Yesterday, Jones Apparel Group reported a 20% increase in net income for its second quarter. While the company attributed most of that increase to cost-cutting, the market nonetheless cheered the results. The company trumpeted their Rachel Roy launch at Macy’s and the success of the LEI business at Wal-Mart, but peeling back the layers just a little reveals a company without a strategy and with no end in sight to their erosion of revenue.
Their core wholesale Jones Apparel business is one that is swimming in a shrinking demographic pool with Liz Claiborne, Ann Taylor, Talbots, Coldwater Creek and Chicos, and is destined for an increasingly diminished volume for the future. The wholesale footwear and accessory business will be lucky to maintain their volume and will probably drop. The retail business, by their own admission of closing 240 stores over the next year, which represents about 25% of the total, is obviously going to deliver less dollars.
The Jeanswear division has the lone home run for the company in their LEI brand, which basically turned a bad buy into a success story just by being in the right place at the right time, and having the good fortune to have Jack Gross orchestrate a deal that turned lemons into lemonade. However, Retailsails is hearing that Wal-Mart is taking some open to buy away from LEI in order to finance the launch of the Miley Cyrus business. We will have to wait and see if LEI is maxed out.

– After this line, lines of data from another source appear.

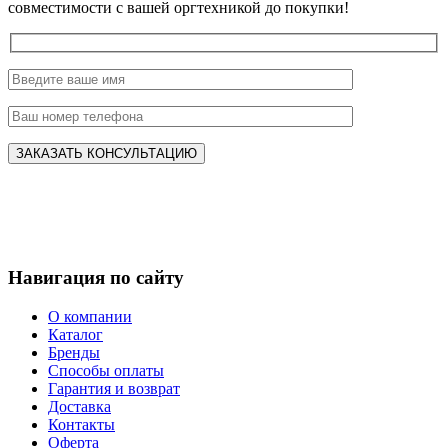
совместимости с вашей оргтехникой до покупки!
Навигация по сайту
О компании
Каталог
Бренды
Способы оплаты
Гарантия и возврат
Доставка
Контакты
Оферта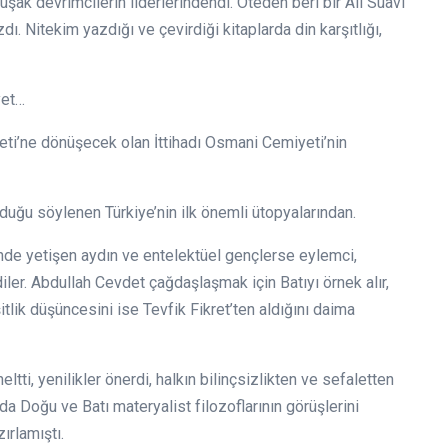
ak devrimcilerin liderlerindendi. Öteden beri bir Ali Suavi
. Nitekim yazdığı ve çevirdiği kitaplarda din karşıtlığı,
yet…
eti’ne dönüşecek olan İttihadı Osmani Cemiyeti’nin
duğu söylenen Türkiye’nin ilk önemli ütopyalarından.
inde yetişen aydın ve entelektüel gençlerse eylemci,
iler. Abdullah Cevdet çağdaşlaşmak için Batıyı örnek alır,
lik düşüncesini ise Tevfik Fikret’ten aldığını daima
tti, yenilikler önerdi, halkın bilinçsizlikten ve sefaletten
da Doğu ve Batı materyalist filozoflarının görüşlerini
ırlamıştı.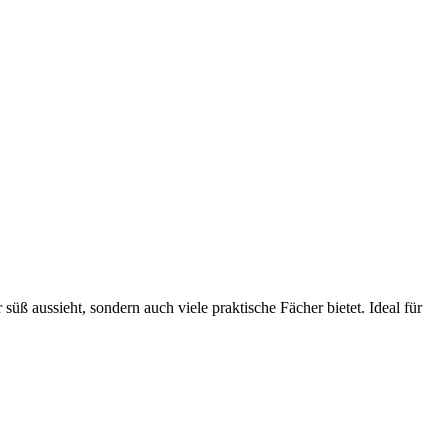
süß aussieht, sondern auch viele praktische Fächer bietet. Ideal für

Additionally, the rest of the denim business will not be adding any volume and will probably have a significant retreat. Their pinning any large volume hope on Rachel Roy is wishful thinking. That is at best just a niche brand and cannot move the needle to the extent that Jones would like. Lastly and in summary, this is a business that is dependent on failing brands being distributed to limping department stores plus their own mediocre retail business, and those are two ingredients that make for a failing company in this environment.